Carton by Marian Kamensky
Can Charles Keep Quiet as King?
By Rebecca Mead
The New Yorker: : When King Charles III was a young prince, in the early nineteen-fifties, he sometimes propelled a ride-on toy around Windsor Castle, one of several royal residences where he spent his childhood. Pedalling furiously, he hardly registered the spectacular works from the Royal Collection on the walls. “It’s just a background,” Charles later recalled. His attention was arrested, however, by one unusual portrait: of King Charles I, displayed in the Queen’s Ballroom. The sensitive and reflective prince, who was born in 1948 and who by the age of seven was being tutored by a governess in the history of the nation—and of his historic family—was fascinated by the painting. “King Charles lived for me in that room in the castle,” he later said.
Titled “Charles I in Three Positions,” and painted in the sixteen-thirties by Van Dyck, the work offers three representations of the elegant monarch: in profile, facing forward, and in three-quarter view. With his long, flowing hair cut fashionably shorter on one side, he is depicted wearing three distinct robes and three ornate lace collars, and he is accessorized with the blue sash of the Order of the Garter, Britain’s oldest chivalric order. The painting was made about a decade after Charles’s accession, in 1625, and was used as a blueprint for a marble bust by Bernini. Charles I—who was devout, reserved, and convinced of his right to absolute power as the head of the Stuart dynasty—was a great patron of the arts. Among other extravagant commissions, he asked Rubens to decorate the ceiling of the grand Banqueting House, in London’s Palace of Whitehall, with canvases illustrating heavenly approval of James I, his father.
The triple portrait may have commanded the young Prince Charles’s attention because of his royal precursor’s lurid fate: Charles I had the distinction of being the only British king to be tried for treason and executed. He was sentenced to death by a High Court of Justice, set up by a Parliament that he had antagonized by dissolving it repeatedly, which helped bring about devastating years of civil war. On November 18, 1648—nearly three hundred years to the day before the birth of Charles, on November 14th—the King’s opponents argued in the House of Commons that “the Person of the King may and shall be proceeded against in a way of justice for the blood spilt.” After a brief trial, the royal head was publicly severed from the royal shoulders, on a scaffold outside the Banqueting House. The monarchy was abolished a week later, the office of the king declared by the Commons as “unnecessary, burdensome, and dangerous to the liberty, safety, and public interest of the people of this nation.” The Puritan republic lasted only eleven years, after which Parliament voted to install on the throne Charles II, the licentious eldest surviving son of the deposed king. But the powers of the restored monarchy were more limited, and by the late seventeenth century the Glorious Revolution had affirmed the idea that British kings and queens retain their crowns only by the consent of the people.

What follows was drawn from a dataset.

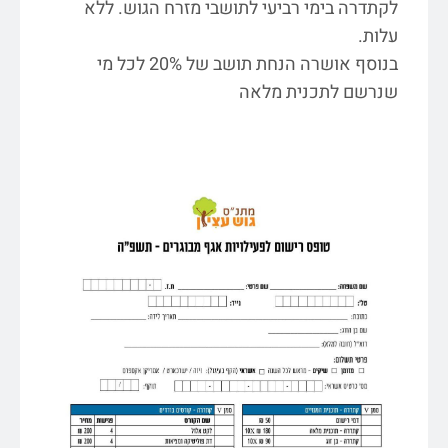
לקתדרה בימי רביעי לתושבי מזרח הגוש. ללא
עלות.
בנוסף אושרה הנחת תושב של 20% לכל מי
שנרשם לתכנית מלאה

Van Dyck’s triple portrait is, on its own terms, irresistibly suggestive of the psychological complexity of its royal subject. The king in profile has a heavy brow: he appears thoughtful, even melancholy. The three-quarter king, who wears a dandyish pearl earring, has a faraway look in his eye, and a faint smile plays at the corner of his mouth. The forward-facing king appears supremely self-assured, even arrogant. For the young Charles, the principal fascination of the triple portrait may well have been in its proto-photographic quality—a high-class mug shot of a king ultimately judged to be a criminal. But the portrait might also have suggested to the Prince—who would already have learned that he was destined to become Britain’s third King Charles—that to be a monarch is to be a divided self, in a role that is sometimes precariously split among the constitutional, the institutional, and the personal. Being a king is not just one thing.
After Queen Elizabeth II died, at the age of ninety-six, on September 8, 2022, King Charles III delivered a televised speech—his first public address as monarch. His eyes were rheumy and his complexion florid; his hair, thoroughly silver, was brushed as carefully as it had been in 1953 when, as a fidgety four-year-old, he had endured his mother’s almost three-hour-long coronation service, in Westminster Abbey. “Queen Elizabeth’s was a life well lived, a promise with destiny kept,” he said, in a speech that was praised for its emotionality and steadiness. He also proclaimed, “That promise of lifelong service I renew to you all today.”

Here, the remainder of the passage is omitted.